● **Collection entries**:
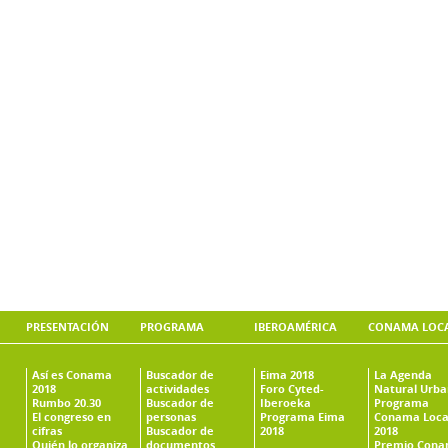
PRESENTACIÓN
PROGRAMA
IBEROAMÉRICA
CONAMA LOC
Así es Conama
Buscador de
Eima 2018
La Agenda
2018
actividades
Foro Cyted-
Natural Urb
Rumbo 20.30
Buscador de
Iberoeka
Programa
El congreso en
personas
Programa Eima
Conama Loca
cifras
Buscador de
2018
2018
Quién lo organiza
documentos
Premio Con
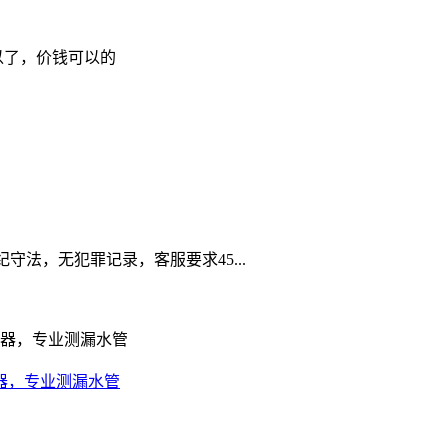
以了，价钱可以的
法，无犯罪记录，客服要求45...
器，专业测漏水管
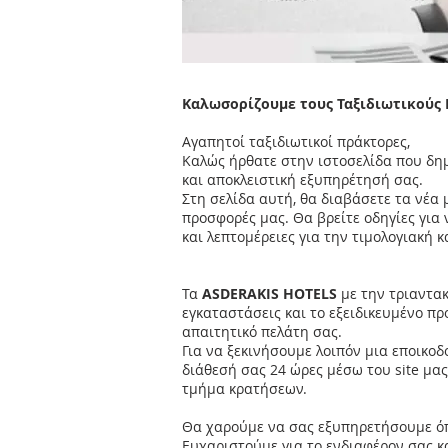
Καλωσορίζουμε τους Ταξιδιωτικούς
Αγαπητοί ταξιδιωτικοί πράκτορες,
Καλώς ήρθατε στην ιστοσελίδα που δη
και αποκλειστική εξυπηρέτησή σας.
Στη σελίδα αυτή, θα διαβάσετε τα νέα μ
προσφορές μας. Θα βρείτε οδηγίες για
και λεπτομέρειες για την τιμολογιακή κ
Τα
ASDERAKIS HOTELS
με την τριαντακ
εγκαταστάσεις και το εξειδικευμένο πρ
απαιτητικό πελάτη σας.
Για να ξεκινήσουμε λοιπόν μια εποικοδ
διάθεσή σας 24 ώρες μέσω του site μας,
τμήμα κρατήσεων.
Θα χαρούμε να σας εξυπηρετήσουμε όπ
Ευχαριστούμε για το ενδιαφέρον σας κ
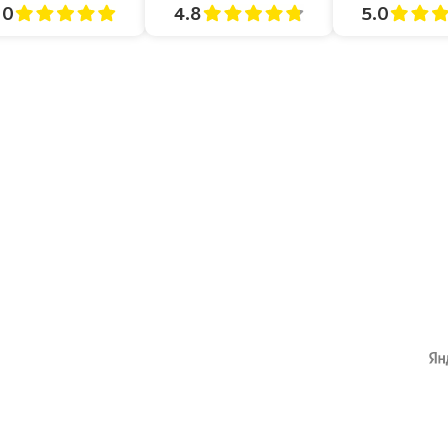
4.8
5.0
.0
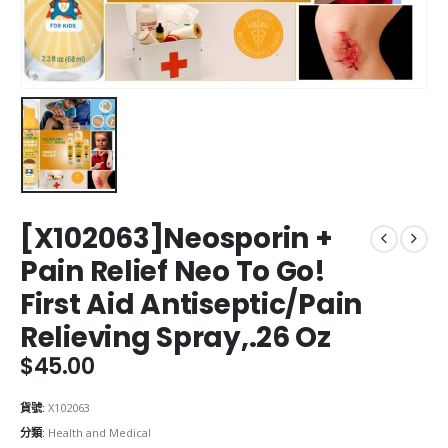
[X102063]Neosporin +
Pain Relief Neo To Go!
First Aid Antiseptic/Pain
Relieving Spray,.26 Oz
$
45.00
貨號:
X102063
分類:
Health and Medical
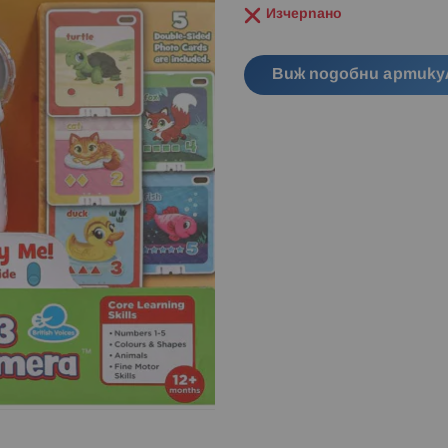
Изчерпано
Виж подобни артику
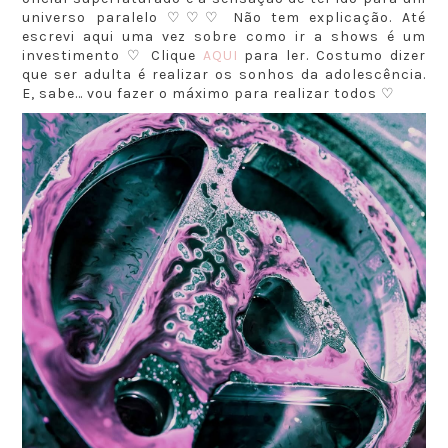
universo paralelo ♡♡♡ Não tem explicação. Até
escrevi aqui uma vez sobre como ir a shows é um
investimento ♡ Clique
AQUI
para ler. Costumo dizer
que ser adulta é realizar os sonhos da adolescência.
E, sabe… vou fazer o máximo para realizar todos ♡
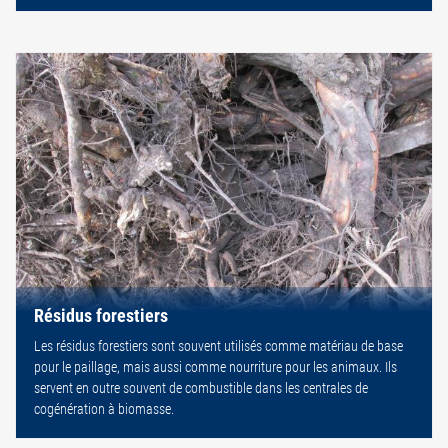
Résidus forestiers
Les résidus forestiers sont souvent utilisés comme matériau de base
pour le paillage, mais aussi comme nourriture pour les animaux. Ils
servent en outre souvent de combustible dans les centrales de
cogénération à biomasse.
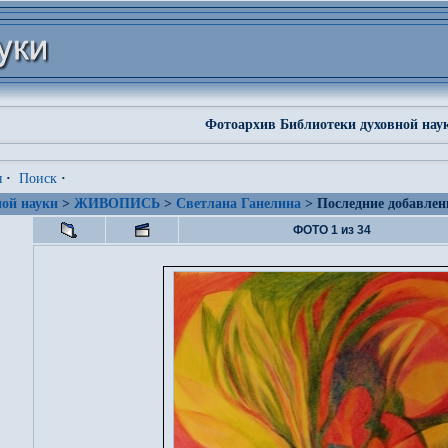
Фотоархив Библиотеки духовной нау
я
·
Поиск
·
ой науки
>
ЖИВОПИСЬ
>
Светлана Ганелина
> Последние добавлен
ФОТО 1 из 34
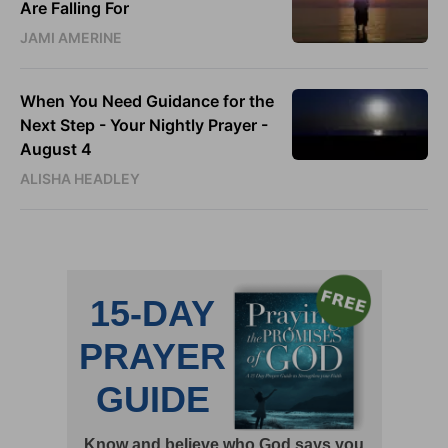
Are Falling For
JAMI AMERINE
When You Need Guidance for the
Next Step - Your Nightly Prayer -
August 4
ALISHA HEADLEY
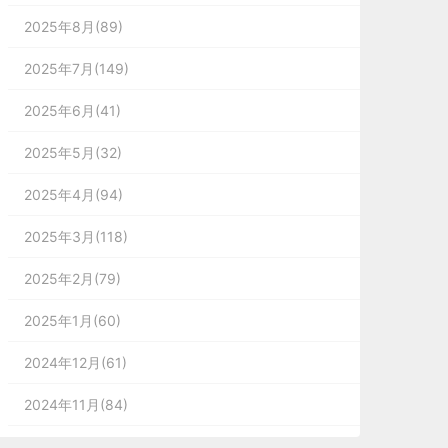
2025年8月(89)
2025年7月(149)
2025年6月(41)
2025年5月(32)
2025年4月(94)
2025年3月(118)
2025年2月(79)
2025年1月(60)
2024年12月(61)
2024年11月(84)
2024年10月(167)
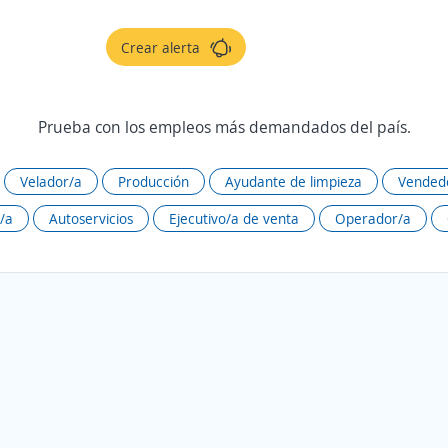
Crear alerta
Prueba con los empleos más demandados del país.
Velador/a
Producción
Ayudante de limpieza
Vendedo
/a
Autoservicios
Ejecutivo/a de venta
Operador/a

● **Work order**:
The entries are to be copied exactly, and each image is to be omitted.

● **Result of this exercise**:
PRESENTACIÓN
PROGRAMA
IBEROAMÉRICA
CONAMA LOC
Así es Conama
Buscador de
Eima 2018
La Agenda
2018
actividades
Foro Cyted-
Natural Urb
Rumbo 20.30
Buscador de
Iberoeka
Programa
El congreso en
personas
Programa Eima
Conama Loca
cifras
Buscador de
2018
2018
Quién lo organiza
documentos
Premio Con
以了，价钱可以的
法，无犯罪记录，客服要求45...
器，专业测漏水管
Καλωσορίζουμε τους Ταξιδιωτικούς
Αγαπητοί ταξιδιωτικοί πράκτορες,
Καλώς ήρθατε στην ιστοσελίδα που δη
και αποκλειστική εξυπηρέτησή σας.
Στη σελίδα αυτή, θα διαβάσετε τα νέα μ
προσφορές μας. Θα βρείτε οδηγίες για
και λεπτομέρειες για την τιμολογιακή κ
Τα
ASDERAKIS HOTELS
με την τριαντακ
εγκαταστάσεις και το εξειδικευμένο πρ
απαιτητικό πελάτη σας.
Για να ξεκινήσουμε λοιπόν μια εποικοδ
διάθεσή σας 24 ώρες μέσω του site μας,
τμήμα κρατήσεων.
Θα χαρούμε να σας εξυπηρετήσουμε όπ
Ευχαριστούμε για το ενδιαφέρον σας κ
4.8
5.0
.0
[X102063]Neosporin +
Pain Relief Neo To Go!
First Aid Antiseptic/Pain
Relieving Spray,.26 Oz
$
45.00
貨號:
X102063
分類:
Health and Medical
Изчерпано
Виж подобни артику
universo paralelo ♡♡♡ Não tem explicação. Até
escrevi aqui uma vez sobre como ir a shows é um
investimento ♡ Clique
AQUI
para ler. Costumo dizer
que ser adulta é realizar os sonhos da adolescência.
E, sabe… vou fazer o máximo para realizar todos ♡
Résidus forestiers
Les résidus forestiers sont souvent utilisés comme matériau de base
pour le paillage, mais aussi comme nourriture pour les animaux. Ils
servent en outre souvent de combustible dans les centrales de
cogénération à biomasse.
Фотоархив Библиотеки духовной нау
я
·
Поиск
·
ой науки
>
ЖИВОПИСЬ
>
Светлана Ганелина
> Последние добавлен
ФОТО 1 из 34
Are Falling For
JAMI AMERINE
When You Need Guidance for the
Next Step - Your Nightly Prayer -
August 4
ALISHA HEADLEY
2025年8月(89)
2025年7月(149)
2025年6月(41)
2025年5月(32)
2025年4月(94)
2025年3月(118)
2025年2月(79)
2025年1月(60)
2024年12月(61)
2024年11月(84)
2024年10月(167)
Crear alerta
Prueba con los empleos más demandados del país.
Velador/a
Producción
Ayudante de limpieza
Vendedo
/a
Autoservicios
Ejecutivo/a de venta
Operador/a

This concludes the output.